I love reading books about music! It’s so nice to have that access to someone else’s perspective and insights. Here are a couple that really influenced how I think about music and how I work at music.
1. The Talent Code – Author Daniel Coyle has spent most of his career writing about sports. There are, of course, many parallels between practicing sports and practicing music. In the book, Coyle talks about hotbeds of talent in sports, music, and other disciplines. What’s striking is that all of the hotbeds have a large number of things in common – direct, expert coaching, simple, uncluttered environments, and a lot of repetition along with a list of other factors.
The takeaway from this book for me was the importance of slow practice. Parts of the book describe the Meadowmount Music Camp. The teachers encourage slow practice and the saying around there is that if someone walking by can recognize a passage you’re practicing, then you’re playing it too fast. In my own practice, I haven’t taken to quite that extreme, but when I’m working on something new or encounter problems with something I’m comfortable with, I slow it down and attempt to play with as little tension and with the best technique I can. This has been extremely helpful.
2. Effortless Mastery – In this book, pianist Kenny Werner, writes about his life as a musician and issues with negative self-talk that we can all experience from time to time (or all the time!). He goes on to discuss how he was able to let go of this burden and gives advice to musicians who want to follow that same path. It also includes a CD that contains 4 meditations guided by Kenny Werner.

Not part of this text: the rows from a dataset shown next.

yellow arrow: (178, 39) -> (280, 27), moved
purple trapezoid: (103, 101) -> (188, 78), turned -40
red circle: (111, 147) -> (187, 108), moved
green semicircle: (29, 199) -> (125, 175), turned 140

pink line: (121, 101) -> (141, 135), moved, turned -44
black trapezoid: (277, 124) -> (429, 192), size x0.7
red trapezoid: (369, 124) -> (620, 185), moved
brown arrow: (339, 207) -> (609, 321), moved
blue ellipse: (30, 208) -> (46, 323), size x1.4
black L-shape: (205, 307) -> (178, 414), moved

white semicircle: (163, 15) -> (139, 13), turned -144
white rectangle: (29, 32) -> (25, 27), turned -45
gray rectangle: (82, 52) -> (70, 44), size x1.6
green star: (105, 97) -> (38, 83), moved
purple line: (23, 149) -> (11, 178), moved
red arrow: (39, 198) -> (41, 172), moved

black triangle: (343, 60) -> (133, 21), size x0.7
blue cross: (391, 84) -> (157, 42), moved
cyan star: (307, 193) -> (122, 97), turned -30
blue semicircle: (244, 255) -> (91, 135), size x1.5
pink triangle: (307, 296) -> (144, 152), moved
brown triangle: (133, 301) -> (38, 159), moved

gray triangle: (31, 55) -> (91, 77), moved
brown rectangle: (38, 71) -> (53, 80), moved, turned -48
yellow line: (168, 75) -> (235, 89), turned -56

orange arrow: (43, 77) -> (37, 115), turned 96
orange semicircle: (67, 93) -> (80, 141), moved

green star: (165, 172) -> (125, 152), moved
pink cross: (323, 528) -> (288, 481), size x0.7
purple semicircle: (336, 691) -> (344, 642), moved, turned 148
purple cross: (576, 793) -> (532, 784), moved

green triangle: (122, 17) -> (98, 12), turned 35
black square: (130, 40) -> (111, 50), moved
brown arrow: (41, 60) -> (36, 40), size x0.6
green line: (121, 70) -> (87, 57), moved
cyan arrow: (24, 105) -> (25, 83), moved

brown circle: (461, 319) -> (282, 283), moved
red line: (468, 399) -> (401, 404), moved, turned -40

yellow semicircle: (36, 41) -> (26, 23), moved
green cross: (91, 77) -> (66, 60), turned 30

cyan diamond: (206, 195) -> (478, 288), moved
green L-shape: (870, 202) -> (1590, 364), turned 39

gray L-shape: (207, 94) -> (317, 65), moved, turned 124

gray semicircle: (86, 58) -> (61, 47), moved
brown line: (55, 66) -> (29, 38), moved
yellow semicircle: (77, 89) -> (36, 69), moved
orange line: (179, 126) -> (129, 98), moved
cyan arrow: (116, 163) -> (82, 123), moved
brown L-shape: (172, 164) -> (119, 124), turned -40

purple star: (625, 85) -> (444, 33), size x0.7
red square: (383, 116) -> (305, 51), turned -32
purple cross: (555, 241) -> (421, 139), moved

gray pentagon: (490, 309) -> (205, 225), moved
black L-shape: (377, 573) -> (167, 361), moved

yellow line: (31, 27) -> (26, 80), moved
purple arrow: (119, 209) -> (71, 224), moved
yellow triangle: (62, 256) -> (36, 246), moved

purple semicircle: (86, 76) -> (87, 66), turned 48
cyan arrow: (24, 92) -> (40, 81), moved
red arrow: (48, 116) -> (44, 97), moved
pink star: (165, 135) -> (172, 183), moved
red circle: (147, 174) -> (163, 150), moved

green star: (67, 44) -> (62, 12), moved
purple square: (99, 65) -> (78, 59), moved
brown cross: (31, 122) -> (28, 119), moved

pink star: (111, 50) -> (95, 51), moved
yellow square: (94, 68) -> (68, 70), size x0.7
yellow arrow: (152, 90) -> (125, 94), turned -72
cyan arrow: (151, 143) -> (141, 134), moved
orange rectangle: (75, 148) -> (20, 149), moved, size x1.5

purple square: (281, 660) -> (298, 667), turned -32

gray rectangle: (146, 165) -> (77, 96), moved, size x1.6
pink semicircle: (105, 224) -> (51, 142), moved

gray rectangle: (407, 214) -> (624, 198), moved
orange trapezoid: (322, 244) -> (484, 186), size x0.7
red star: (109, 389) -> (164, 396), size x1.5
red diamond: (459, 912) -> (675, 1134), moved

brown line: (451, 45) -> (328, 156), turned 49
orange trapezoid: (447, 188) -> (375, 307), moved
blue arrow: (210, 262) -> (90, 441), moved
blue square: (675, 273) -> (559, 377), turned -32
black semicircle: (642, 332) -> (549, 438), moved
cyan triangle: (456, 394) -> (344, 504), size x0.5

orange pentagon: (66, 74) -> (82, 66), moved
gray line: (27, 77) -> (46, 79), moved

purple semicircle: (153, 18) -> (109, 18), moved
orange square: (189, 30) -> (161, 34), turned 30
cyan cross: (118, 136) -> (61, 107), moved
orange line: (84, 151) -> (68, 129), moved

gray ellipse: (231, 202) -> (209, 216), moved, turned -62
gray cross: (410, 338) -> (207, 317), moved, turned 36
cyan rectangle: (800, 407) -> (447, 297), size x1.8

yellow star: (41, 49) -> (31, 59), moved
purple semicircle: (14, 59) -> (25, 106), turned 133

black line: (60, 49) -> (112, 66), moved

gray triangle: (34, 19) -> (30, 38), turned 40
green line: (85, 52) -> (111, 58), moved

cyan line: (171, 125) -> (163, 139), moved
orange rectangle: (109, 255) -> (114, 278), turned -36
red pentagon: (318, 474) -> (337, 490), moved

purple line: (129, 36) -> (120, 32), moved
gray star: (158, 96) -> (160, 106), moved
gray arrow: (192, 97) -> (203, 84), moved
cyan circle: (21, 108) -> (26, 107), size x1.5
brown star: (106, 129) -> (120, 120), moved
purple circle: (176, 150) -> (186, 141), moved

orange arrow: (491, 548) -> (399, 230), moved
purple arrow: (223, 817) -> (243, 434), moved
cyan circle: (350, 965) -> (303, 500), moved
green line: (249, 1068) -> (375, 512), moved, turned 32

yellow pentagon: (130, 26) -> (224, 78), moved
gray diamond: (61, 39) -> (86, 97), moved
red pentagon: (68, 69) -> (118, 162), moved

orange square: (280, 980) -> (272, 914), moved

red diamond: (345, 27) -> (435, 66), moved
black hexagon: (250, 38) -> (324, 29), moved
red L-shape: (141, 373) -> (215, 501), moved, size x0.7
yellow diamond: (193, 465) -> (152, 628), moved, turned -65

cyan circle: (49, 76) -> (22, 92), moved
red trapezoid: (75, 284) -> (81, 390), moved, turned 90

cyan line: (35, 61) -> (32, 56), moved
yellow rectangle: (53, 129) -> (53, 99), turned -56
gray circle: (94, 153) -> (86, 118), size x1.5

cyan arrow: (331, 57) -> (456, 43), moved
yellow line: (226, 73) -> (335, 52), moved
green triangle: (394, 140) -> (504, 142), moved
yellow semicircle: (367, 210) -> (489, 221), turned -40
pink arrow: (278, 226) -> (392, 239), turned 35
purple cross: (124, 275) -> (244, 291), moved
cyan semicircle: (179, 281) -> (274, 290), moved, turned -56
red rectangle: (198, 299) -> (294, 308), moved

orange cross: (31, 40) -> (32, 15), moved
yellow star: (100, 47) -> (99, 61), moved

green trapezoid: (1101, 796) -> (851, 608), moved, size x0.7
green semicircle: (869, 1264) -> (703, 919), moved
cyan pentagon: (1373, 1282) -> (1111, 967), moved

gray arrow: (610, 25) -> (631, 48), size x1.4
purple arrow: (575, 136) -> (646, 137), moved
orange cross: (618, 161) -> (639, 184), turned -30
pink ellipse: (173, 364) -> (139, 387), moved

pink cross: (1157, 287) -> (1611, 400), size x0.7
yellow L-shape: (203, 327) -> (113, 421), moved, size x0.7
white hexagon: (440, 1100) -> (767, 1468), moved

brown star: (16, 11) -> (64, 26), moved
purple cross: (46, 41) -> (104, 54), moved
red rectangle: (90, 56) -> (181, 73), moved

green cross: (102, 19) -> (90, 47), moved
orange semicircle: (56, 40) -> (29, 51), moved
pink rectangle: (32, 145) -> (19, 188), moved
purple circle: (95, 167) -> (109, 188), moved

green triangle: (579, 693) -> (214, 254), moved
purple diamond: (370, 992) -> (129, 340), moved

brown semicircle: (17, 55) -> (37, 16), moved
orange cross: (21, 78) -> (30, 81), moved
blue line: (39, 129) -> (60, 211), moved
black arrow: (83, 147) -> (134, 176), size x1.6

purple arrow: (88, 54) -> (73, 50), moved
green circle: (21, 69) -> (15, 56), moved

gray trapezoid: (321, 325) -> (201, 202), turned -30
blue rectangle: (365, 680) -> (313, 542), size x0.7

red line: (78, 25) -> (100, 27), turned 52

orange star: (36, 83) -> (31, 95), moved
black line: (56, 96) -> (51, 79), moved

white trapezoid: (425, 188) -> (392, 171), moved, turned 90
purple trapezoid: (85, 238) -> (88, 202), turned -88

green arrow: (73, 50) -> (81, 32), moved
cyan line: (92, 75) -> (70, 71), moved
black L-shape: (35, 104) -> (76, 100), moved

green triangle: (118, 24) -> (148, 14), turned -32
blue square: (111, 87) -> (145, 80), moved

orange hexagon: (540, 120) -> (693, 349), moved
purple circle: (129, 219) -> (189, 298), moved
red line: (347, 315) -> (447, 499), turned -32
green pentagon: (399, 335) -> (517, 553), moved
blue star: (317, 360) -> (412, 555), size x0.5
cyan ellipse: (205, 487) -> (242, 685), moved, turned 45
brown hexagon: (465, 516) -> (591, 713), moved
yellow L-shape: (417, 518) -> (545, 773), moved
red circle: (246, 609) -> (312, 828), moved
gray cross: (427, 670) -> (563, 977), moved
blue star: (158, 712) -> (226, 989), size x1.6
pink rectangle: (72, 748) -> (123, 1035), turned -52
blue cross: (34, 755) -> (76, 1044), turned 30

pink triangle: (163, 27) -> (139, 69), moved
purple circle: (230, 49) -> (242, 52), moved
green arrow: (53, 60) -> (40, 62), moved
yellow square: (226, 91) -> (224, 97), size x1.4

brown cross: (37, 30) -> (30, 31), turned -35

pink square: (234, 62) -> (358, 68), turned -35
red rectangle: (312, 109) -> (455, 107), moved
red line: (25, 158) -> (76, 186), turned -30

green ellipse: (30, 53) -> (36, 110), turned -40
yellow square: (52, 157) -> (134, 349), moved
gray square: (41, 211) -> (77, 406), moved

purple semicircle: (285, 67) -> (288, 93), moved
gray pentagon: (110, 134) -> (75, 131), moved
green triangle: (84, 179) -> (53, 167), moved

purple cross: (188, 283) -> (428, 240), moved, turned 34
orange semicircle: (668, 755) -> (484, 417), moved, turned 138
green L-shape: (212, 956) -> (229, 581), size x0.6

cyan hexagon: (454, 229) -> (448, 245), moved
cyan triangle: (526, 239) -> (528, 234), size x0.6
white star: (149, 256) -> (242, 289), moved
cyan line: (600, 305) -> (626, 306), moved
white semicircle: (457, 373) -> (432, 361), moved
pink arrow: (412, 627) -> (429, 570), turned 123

I think that book serves as a reminder of two things. 1. It’s very easy to talk yourself into walking into a musical situation feeling defeated before you play/sing a note. 2. Music is a truly joyful activity that we do with people that we care about and we have the right to feel that joy, to spread that both to our friends on the bandstand, and to the listener(s). We also have the right to revel in the joy of our bandmates.